(Beginning of The data)

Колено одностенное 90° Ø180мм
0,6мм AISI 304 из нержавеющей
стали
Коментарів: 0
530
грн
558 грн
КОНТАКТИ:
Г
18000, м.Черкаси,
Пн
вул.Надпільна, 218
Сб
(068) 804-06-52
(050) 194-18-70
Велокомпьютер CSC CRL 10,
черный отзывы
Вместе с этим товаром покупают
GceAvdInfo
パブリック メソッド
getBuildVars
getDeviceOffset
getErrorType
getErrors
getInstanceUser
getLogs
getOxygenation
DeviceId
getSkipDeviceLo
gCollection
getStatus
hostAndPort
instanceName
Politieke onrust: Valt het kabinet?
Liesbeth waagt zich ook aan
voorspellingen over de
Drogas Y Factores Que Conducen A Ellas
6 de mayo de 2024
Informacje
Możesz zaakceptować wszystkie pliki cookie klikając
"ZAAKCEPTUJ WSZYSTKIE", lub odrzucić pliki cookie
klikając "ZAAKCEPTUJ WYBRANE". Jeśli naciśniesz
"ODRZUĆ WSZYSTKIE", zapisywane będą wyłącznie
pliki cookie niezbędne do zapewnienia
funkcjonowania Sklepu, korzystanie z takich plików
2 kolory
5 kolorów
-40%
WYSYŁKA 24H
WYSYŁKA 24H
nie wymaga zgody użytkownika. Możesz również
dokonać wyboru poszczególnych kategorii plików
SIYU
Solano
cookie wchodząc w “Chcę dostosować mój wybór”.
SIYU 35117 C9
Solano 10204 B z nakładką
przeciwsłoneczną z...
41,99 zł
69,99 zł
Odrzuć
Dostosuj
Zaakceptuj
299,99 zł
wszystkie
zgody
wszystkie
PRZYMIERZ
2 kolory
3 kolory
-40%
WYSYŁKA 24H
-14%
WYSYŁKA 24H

(End of The data)

**Assigned task:**
Please return the full listing exactly as it appears.

**Solution for this exercise:**
Колено одностенное 90° Ø180мм
0,6мм AISI 304 из нержавеющей
стали
Коментарів: 0
530
грн
558 грн
КОНТАКТИ:
Г
18000, м.Черкаси,
Пн
вул.Надпільна, 218
Сб
(068) 804-06-52
(050) 194-18-70
Велокомпьютер CSC CRL 10,
черный отзывы
Вместе с этим товаром покупают
GceAvdInfo
パブリック メソッド
getBuildVars
getDeviceOffset
getErrorType
getErrors
getInstanceUser
getLogs
getOxygenation
DeviceId
getSkipDeviceLo
gCollection
getStatus
hostAndPort
instanceName
Politieke onrust: Valt het kabinet?
Liesbeth waagt zich ook aan
voorspellingen over de
Drogas Y Factores Que Conducen A Ellas
6 de mayo de 2024
Informacje
Możesz zaakceptować wszystkie pliki cookie klikając
"ZAAKCEPTUJ WSZYSTKIE", lub odrzucić pliki cookie
klikając "ZAAKCEPTUJ WYBRANE". Jeśli naciśniesz
"ODRZUĆ WSZYSTKIE", zapisywane będą wyłącznie
pliki cookie niezbędne do zapewnienia
funkcjonowania Sklepu, korzystanie z takich plików
2 kolory
5 kolorów
-40%
WYSYŁKA 24H
WYSYŁKA 24H
nie wymaga zgody użytkownika. Możesz również
dokonać wyboru poszczególnych kategorii plików
SIYU
Solano
cookie wchodząc w “Chcę dostosować mój wybór”.
SIYU 35117 C9
Solano 10204 B z nakładką
przeciwsłoneczną z...
41,99 zł
69,99 zł
Odrzuć
Dostosuj
Zaakceptuj
299,99 zł
wszystkie
zgody
wszystkie
PRZYMIERZ
2 kolory
3 kolory
-40%
WYSYŁKA 24H
-14%
WYSYŁKA 24H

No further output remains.